En los días dorados del dinero rápido el Porsche Cayenne se convirtió en un signo de estatus. Se veían tantos que parecía que los regalaran. El modelo básico cuesta hoy, sin extras, 66.000 euros, un precio que invita a pensárselo dos veces. Que actualmente haya tantos Porsche Cayenne en el mercado de segunda mano es coherente con las vacas flacas. Pero uno se pregunta si la crisis, los recortes de los presupuestos públicos y la ley del embudo del mercado laboral son un freno al despilfarro. En el mundo del deporte no lo parece. El nuevo Reglamento de Control Económico de la LFP quiere atajar la hemorragia de los números rojos del fútbol, pero Barça y Madrid siguen comprando a precio de oro y brillantes. Dicen que el Barça se ha vuelto serio y se planta, pero desembolsar 40 millones por quien sea sigue siendo una barbaridad.

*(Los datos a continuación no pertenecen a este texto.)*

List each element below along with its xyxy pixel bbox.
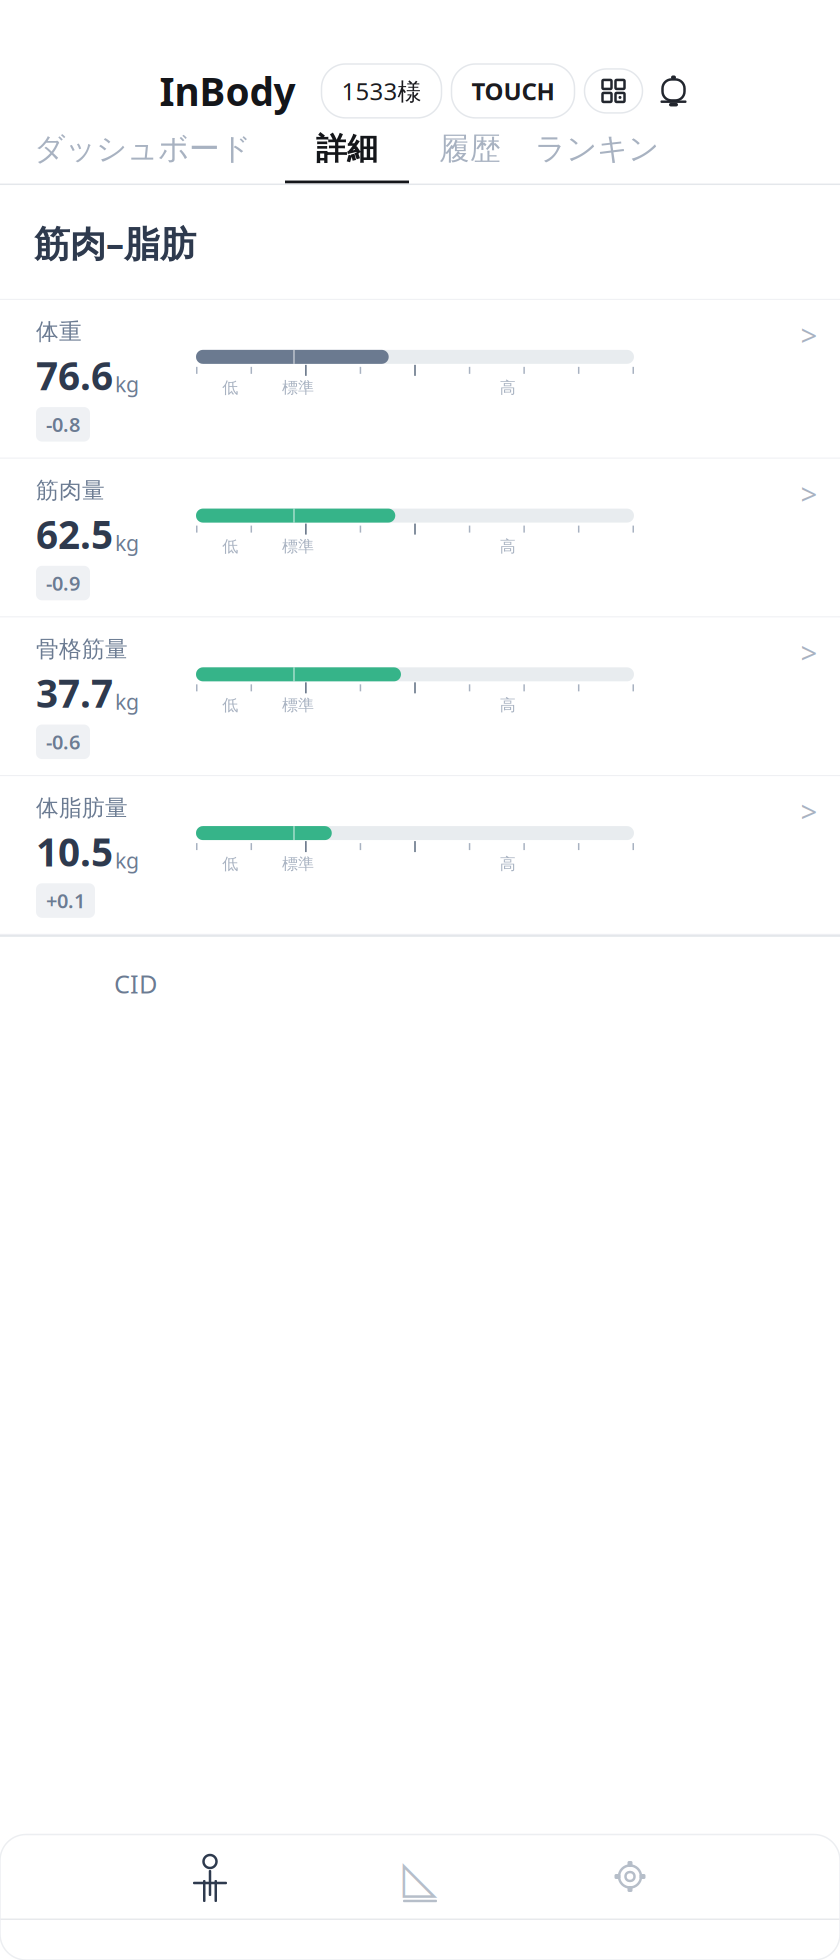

Un club privado puede gastarse los cuartos como le apetezca, pero no el erario. Por eso asombra que Valencia eche la casa por la ventana para asegurarse la Fórmula 1. Cuando Montmeló se queja de las condiciones draconianas que impone Formula One Group, ahí está la rumbosa administración valenciana dispuesta a montar y desmontar tantas veces como haga falta un circuito urbano para dar dentera ¡durante diez años! Cueste lo que cueste. Se diría que en Valencia hasta las criadas van en Porsche Cayenne.

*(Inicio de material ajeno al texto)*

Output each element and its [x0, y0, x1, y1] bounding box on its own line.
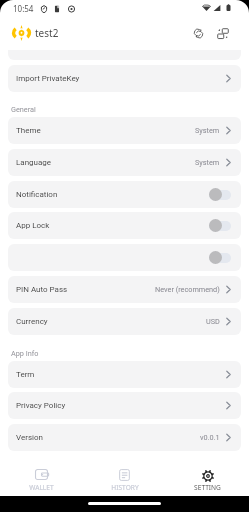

Hace unos días se oyó decir a la presidenta de Madrid: "No tenemos un puto duro". Lo cual no obsta para que el alcalde de la ciudad más endeudada de España se saque de la manga una estupenda candidatura para los Juegos Olímpicos. Los tiempos no están para echar cohetes, pero en Madrid estas cosas están muy claras. El AVE radial y la faraónica T4 la costeamos entre todos y, si caen unos Juegos Olímpicos, también los pagaremos ustedes y yo, queridos lectores. Que pasen ustedes un buen verano.